The Arkansas River Trail is a rail trail that runs 17 mi in along both sides of the Arkansas River in Central Arkansas.

==History==
The Arkansas River Trail began with funding from a $1.9 million bond issue from the city of Little Rock in 2003. The trail includes a portion of the Little Rock & Western Railway. The former railbed is still in use by the railroad and operates adjacent to the trail.

==Bridges==

===Junction and Clinton Presidential Park Bridges===
Both former railroad bridges have been converted into pedestrian and bicycling bridges. The Junction Bridge opened in May 2008; the Clinton Presidential Park Bridge, named after former U.S. president Bill Clinton, opened in October 2011. Both connect the two cities' riverfront parks. The Junction Bridge is accessed via stairs and elevators.

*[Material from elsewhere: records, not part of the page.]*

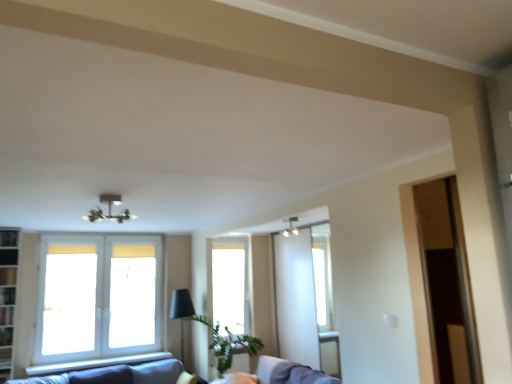 Question: Can you confirm if metallic chandelier at upper center is thinner than white glass window at left, which is counted as the 2th window, starting from the right?

Choices:
 (A) no
 (B) yes

Answer: (A)

Question: Can you confirm if metallic chandelier at upper center is shorter than white glass window at left, which is the 1th window from front to back?

Choices:
 (A) yes
 (B) no

Answer: (A)

Question: From a real-world perspective, is metallic chandelier at upper center physically above white glass window at left, which ranks as the second window in back-to-front order?

Choices:
 (A) yes
 (B) no

Answer: (A)

Question: Can white glass window at left, which is counted as the 2th window, starting from the right, be found inside metallic chandelier at upper center?

Choices:
 (A) no
 (B) yes

Answer: (A)

Question: Is metallic chandelier at upper center further to the viewer compared to white glass window at left, which is counted as the 2th window, starting from the right?

Choices:
 (A) yes
 (B) no

Answer: (B)

Question: Looking at the image, does metallic chandelier at upper center seem bigger or smaller compared to transparent glass window at center, the second window from the front?

Choices:
 (A) big
 (B) small

Answer: (B)

Question: From their relative heights in the image, would you say metallic chandelier at upper center is taller or shorter than transparent glass window at center, the second window from the front?

Choices:
 (A) short
 (B) tall

Answer: (A)

Question: From the image's perspective, relative to transparent glass window at center, acting as the 1th window starting from the back, is metallic chandelier at upper center above or below?

Choices:
 (A) above
 (B) below

Answer: (A)

Question: Choose the correct answer: Is metallic chandelier at upper center inside transparent glass window at center, placed as the second window when sorted from left to right, or outside it?

Choices:
 (A) inside
 (B) outside

Answer: (B)

Question: Considering the positions of dark gray fabric couch at lower left and metallic chandelier at upper center in the image, is dark gray fabric couch at lower left wider or thinner than metallic chandelier at upper center?

Choices:
 (A) wide
 (B) thin

Answer: (A)

Question: Visually, is dark gray fabric couch at lower left positioned to the left or to the right of metallic chandelier at upper center?

Choices:
 (A) left
 (B) right

Answer: (A)

Question: From the image's perspective, is dark gray fabric couch at lower left above or below metallic chandelier at upper center?

Choices:
 (A) below
 (B) above

Answer: (A)

Question: From a real-world perspective, relative to metallic chandelier at upper center, is dark gray fabric couch at lower left vertically above or below?

Choices:
 (A) above
 (B) below

Answer: (B)

Question: In terms of height, does metallic chandelier at upper center look taller or shorter compared to white glass window at left, which is counted as the 2th window, starting from the right?

Choices:
 (A) tall
 (B) short

Answer: (B)

Question: Considering their positions, is metallic chandelier at upper center located in front of or behind white glass window at left, which is counted as the 2th window, starting from the right?

Choices:
 (A) front
 (B) behind

Answer: (A) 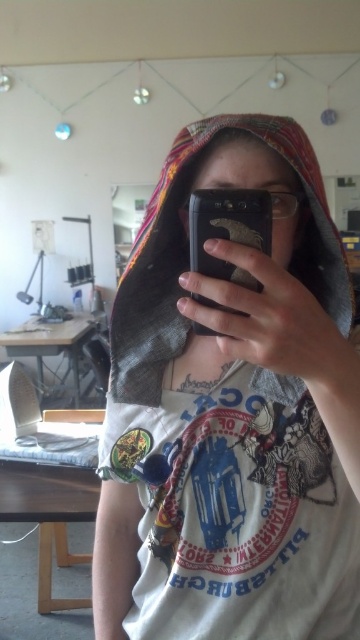 Question: Among these points, which one is nearest to the camera?

Choices:
 (A) (259, 436)
 (B) (196, 333)

Answer: (B)

Question: Does denim jacket at center appear on the right side of black matte smartphone at center?

Choices:
 (A) no
 (B) yes

Answer: (A)

Question: Among these objects, which one is farthest from the camera?

Choices:
 (A) denim jacket at center
 (B) black matte smartphone at center

Answer: (B)

Question: Can you confirm if denim jacket at center is thinner than black matte smartphone at center?

Choices:
 (A) yes
 (B) no

Answer: (B)

Question: Does denim jacket at center come in front of black matte smartphone at center?

Choices:
 (A) yes
 (B) no

Answer: (A) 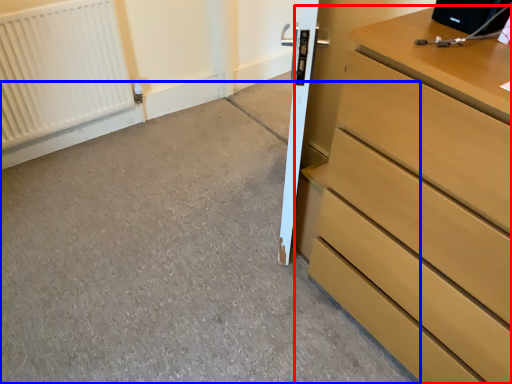 Question: Which object appears closest to the camera in this image, chest of drawers (highlighted by a red box) or concrete (highlighted by a blue box)?

Choices:
 (A) chest of drawers
 (B) concrete

Answer: (A) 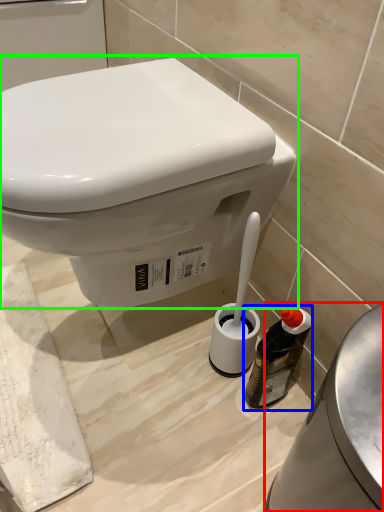 Question: Estimate the real-world distances between objects in this image. Which object is farther from porcelain (highlighted by a red box), bottle (highlighted by a blue box) or toilet (highlighted by a green box)?

Choices:
 (A) bottle
 (B) toilet

Answer: (B) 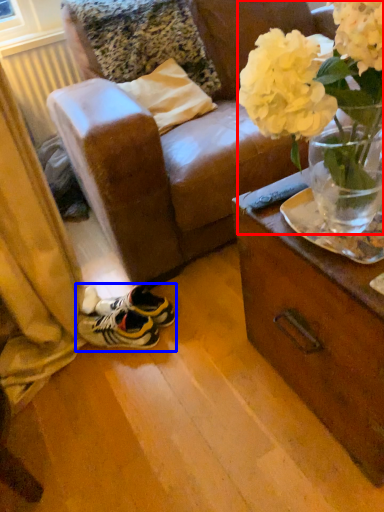 Question: Which object appears closest to the camera in this image, floral arrangement (highlighted by a red box) or footwear (highlighted by a blue box)?

Choices:
 (A) floral arrangement
 (B) footwear

Answer: (A) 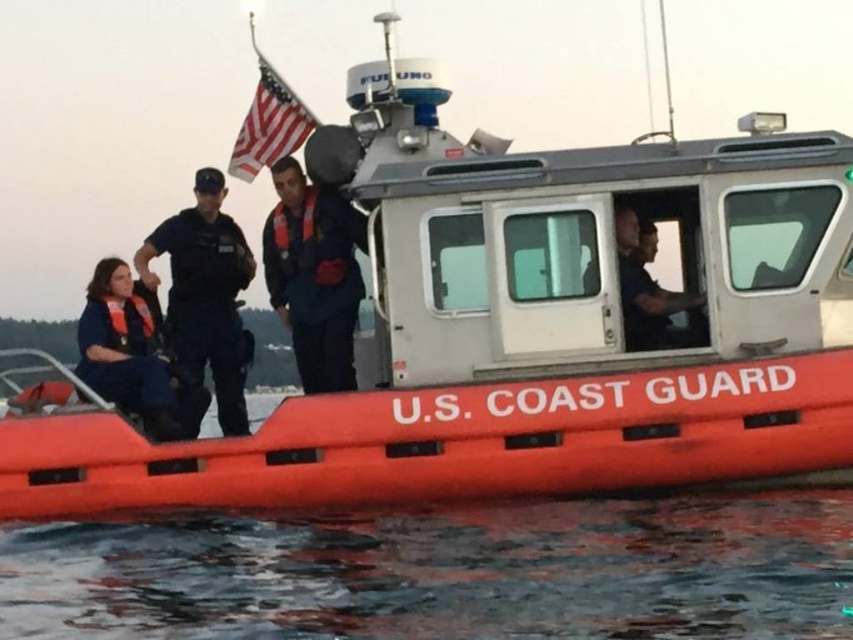 Question: Which point is farther to the camera?

Choices:
 (A) (198, 328)
 (B) (90, 608)
 (C) (86, 324)

Answer: (A)

Question: Which point appears closest to the camera in this image?

Choices:
 (A) (219, 620)
 (B) (126, 372)
 (C) (227, 268)

Answer: (A)

Question: From the image, what is the correct spatial relationship of dark blue uniform at center in relation to matte orange life vest at left?

Choices:
 (A) above
 (B) below

Answer: (A)

Question: From the image, what is the correct spatial relationship of matte black uniform at center in relation to matte orange life vest at left?

Choices:
 (A) above
 (B) below

Answer: (A)

Question: Among these objects, which one is farthest from the camera?

Choices:
 (A) matte orange life vest at left
 (B) transparent water at lower center
 (C) dark blue uniform at center

Answer: (C)

Question: Is transparent water at lower center further to the viewer compared to dark blue uniform at center?

Choices:
 (A) no
 (B) yes

Answer: (A) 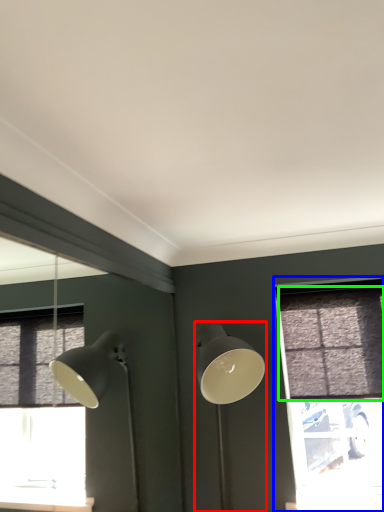 Question: Estimate the real-world distances between objects in this image. Which object is farther from lamp (highlighted by a red box), window (highlighted by a blue box) or curtain (highlighted by a green box)?

Choices:
 (A) window
 (B) curtain

Answer: (A) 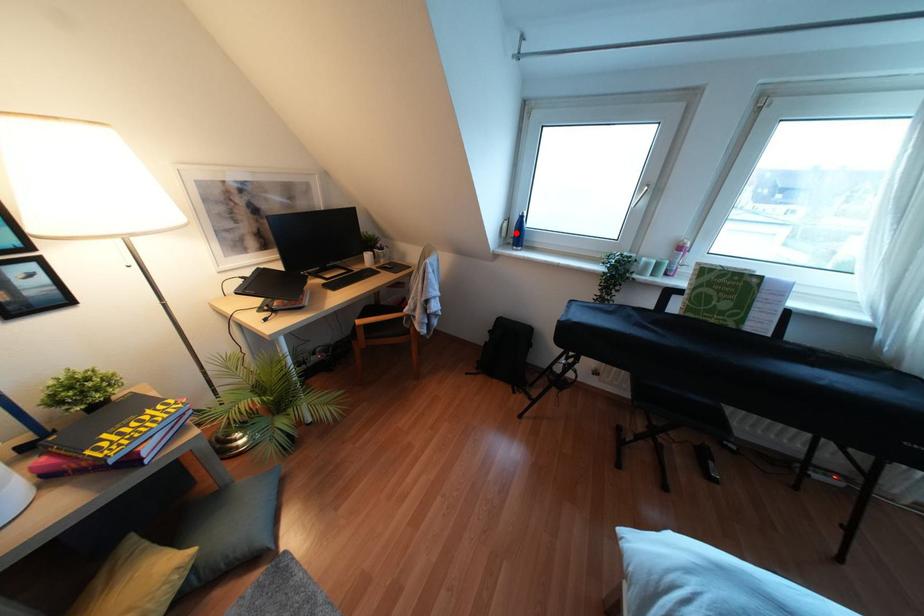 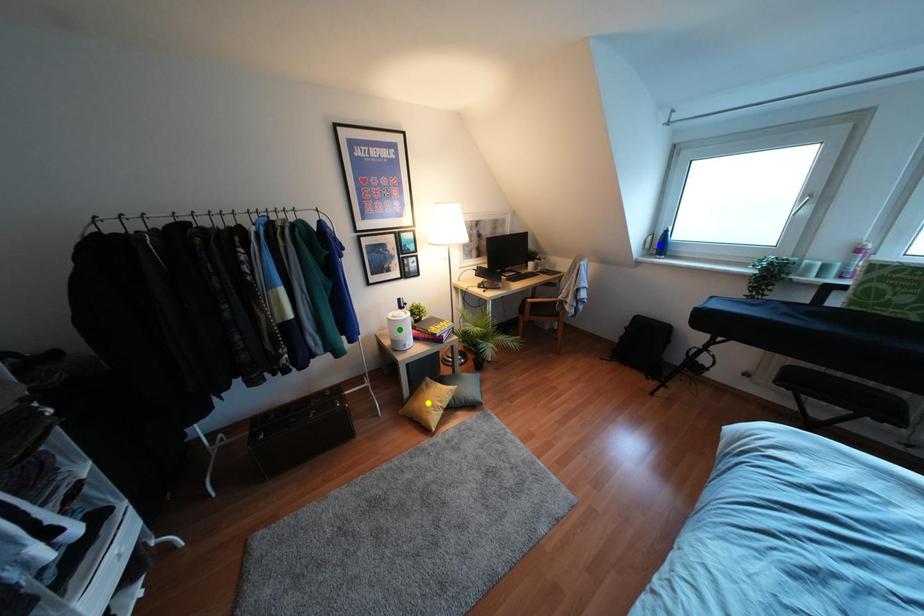 Question: I am providing you with two images of the same scene from different viewpoints. A red point is marked on the first image. You are given multiple points on the second image. Which point in image 2 represents the same 3d spot as the red point in image 1?

Choices:
 (A) blue point
 (B) green point
 (C) yellow point

Answer: (A) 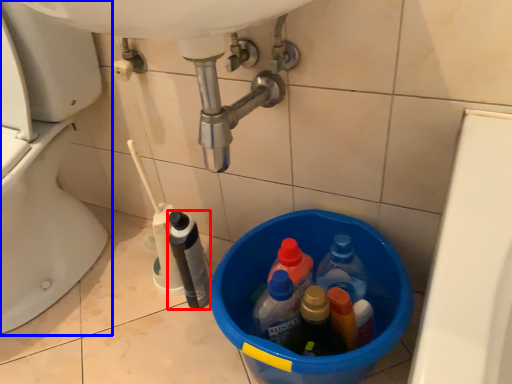 Question: Among these objects, which one is nearest to the camera, bottle (highlighted by a red box) or toilet (highlighted by a blue box)?

Choices:
 (A) bottle
 (B) toilet

Answer: (B) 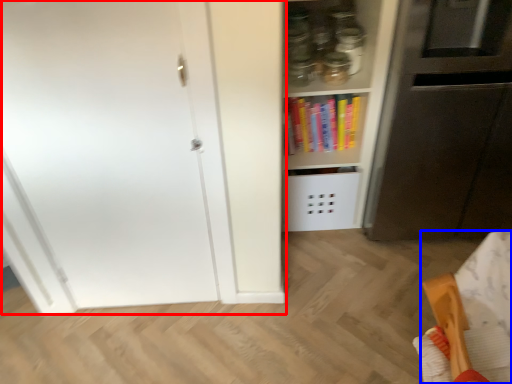 Question: Which object is closer to the camera taking this photo, door (highlighted by a red box) or furniture (highlighted by a blue box)?

Choices:
 (A) door
 (B) furniture

Answer: (B) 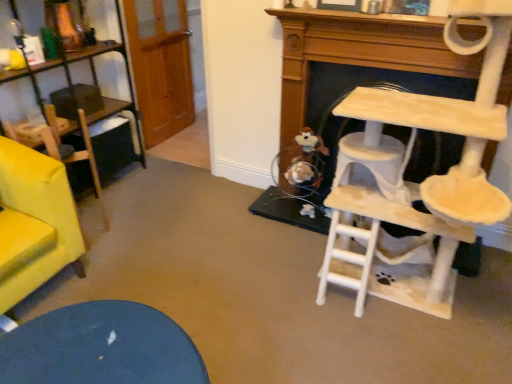 Question: Are beige wooden cat tree at right and brown plush toy at lower center making contact?

Choices:
 (A) no
 (B) yes

Answer: (A)

Question: Considering the relative sizes of beige wooden cat tree at right and brown plush toy at lower center in the image provided, is beige wooden cat tree at right taller than brown plush toy at lower center?

Choices:
 (A) yes
 (B) no

Answer: (A)

Question: Is beige wooden cat tree at right positioned with its back to brown plush toy at lower center?

Choices:
 (A) yes
 (B) no

Answer: (B)

Question: Is beige wooden cat tree at right completely or partially outside of brown plush toy at lower center?

Choices:
 (A) no
 (B) yes

Answer: (B)

Question: Does beige wooden cat tree at right appear on the right side of brown plush toy at lower center?

Choices:
 (A) yes
 (B) no

Answer: (A)

Question: Does point (48, 127) appear closer or farther from the camera than point (293, 180)?

Choices:
 (A) farther
 (B) closer

Answer: (B)

Question: Would you say velvet yellow armchair at left is to the left or to the right of brown plush toy at lower center in the picture?

Choices:
 (A) right
 (B) left

Answer: (B)

Question: From their relative heights in the image, would you say velvet yellow armchair at left is taller or shorter than brown plush toy at lower center?

Choices:
 (A) short
 (B) tall

Answer: (B)

Question: In the image, is velvet yellow armchair at left positioned in front of or behind brown plush toy at lower center?

Choices:
 (A) behind
 (B) front

Answer: (B)

Question: Is brown plush toy at lower center spatially inside beige wooden cat tree at right, or outside of it?

Choices:
 (A) inside
 (B) outside

Answer: (B)

Question: In terms of height, does brown plush toy at lower center look taller or shorter compared to beige wooden cat tree at right?

Choices:
 (A) tall
 (B) short

Answer: (B)

Question: From the image's perspective, is brown plush toy at lower center located above or below beige wooden cat tree at right?

Choices:
 (A) above
 (B) below

Answer: (A)

Question: Is brown plush toy at lower center wider or thinner than beige wooden cat tree at right?

Choices:
 (A) wide
 (B) thin

Answer: (B)

Question: In terms of height, does beige wooden cat tree at right look taller or shorter compared to beige felt cat tree at right?

Choices:
 (A) short
 (B) tall

Answer: (B)

Question: Is beige wooden cat tree at right wider or thinner than beige felt cat tree at right?

Choices:
 (A) thin
 (B) wide

Answer: (B) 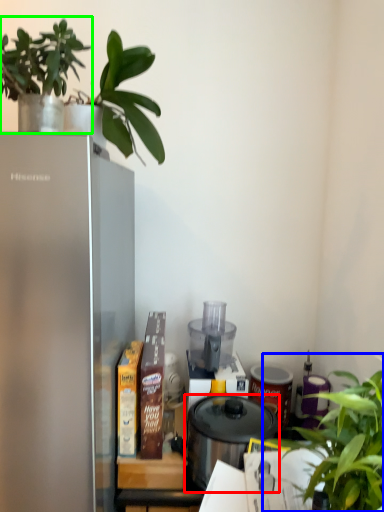 Question: Estimate the real-world distances between objects in this image. Which object is closer to pressure cooker (highlighted by a red box), houseplant (highlighted by a blue box) or houseplant (highlighted by a green box)?

Choices:
 (A) houseplant
 (B) houseplant

Answer: (A) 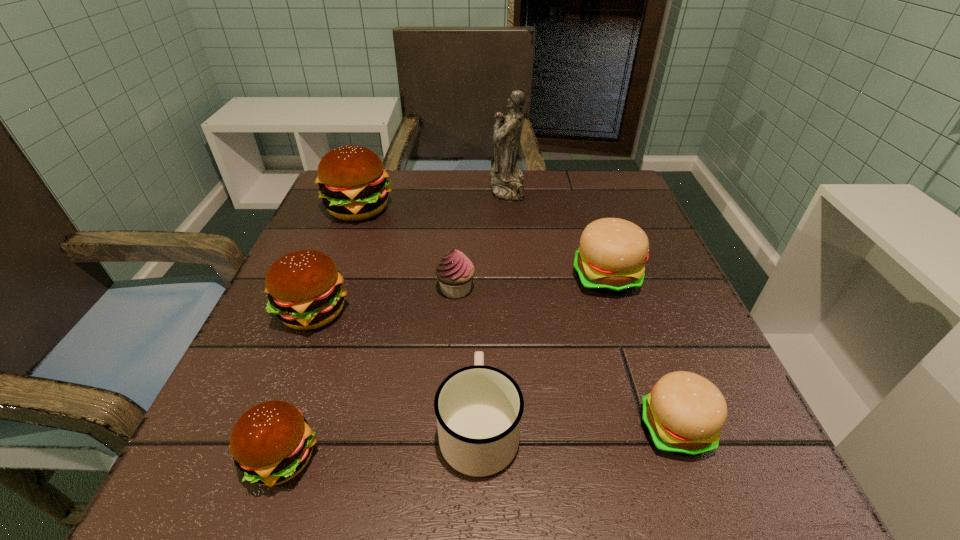 This screenshot has height=540, width=960. Find the location of `vacant space situated on the left of the nearer beige hamburger`. vacant space situated on the left of the nearer beige hamburger is located at coordinates (540, 429).

Identify the location of figurine that is at the far edge. The image size is (960, 540). (507, 183).

Find the location of a particular element. The width and height of the screenshot is (960, 540). hamburger positioned at the far edge is located at coordinates (352, 180).

Find the location of a particular element. mug present at the near edge is located at coordinates (478, 408).

Where is `object located in the far left corner section of the desktop`? object located in the far left corner section of the desktop is located at coordinates (352, 180).

Locate an element on the screen. This screenshot has width=960, height=540. object located at the near left corner is located at coordinates (271, 443).

Identify the location of object that is positioned at the near right corner. pos(684,413).

This screenshot has height=540, width=960. Identify the location of vacant position at the far edge of the desktop. (443, 177).

This screenshot has height=540, width=960. Find the location of `free space at the near edge`. free space at the near edge is located at coordinates (348, 447).

At what (x,y) coordinates should I click in order to perform the action: click on vacant area at the left edge. Please return your answer as a coordinate pair (x, y). Looking at the image, I should click on (332, 247).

The Junction Bridge was originally constructed in 1884 as a railroad bridge. As a pedestrian bridge, it is lit with hundreds of colored lights at night.

Renovation work on the Clinton Presidential Park Bridge began in May 2010. The railroad bridge, originally constructed in 1899 as the Rock Island Bridge, is the eastern pedestrian and bicycle connection for the River Trail.

Renovation work on the Clinton Presidential Park Bridge cost $10.5 million and was funded by a mix of funds including $4 million from the Clinton Foundation, $2.5 million of federal stimulus money, $2 million from the Commerce Department, $1 million from the city of Little Rock, and $750,000 from the city of North Little Rock.

===Big Dam Bridge===
At 4,226 feet long, the Big Dam Bridge is the longest pedestrian and bicycle bridge in North America which was built specifically for that use. It connects Little Rock with North Little Rock.

===Baring Cross===
Of the three railroad spans in the downtown area one is still in use by the Union Pacific Railroad (UP). UP gave tentative approval to build a small bridge near the Little Rock Amtrak station.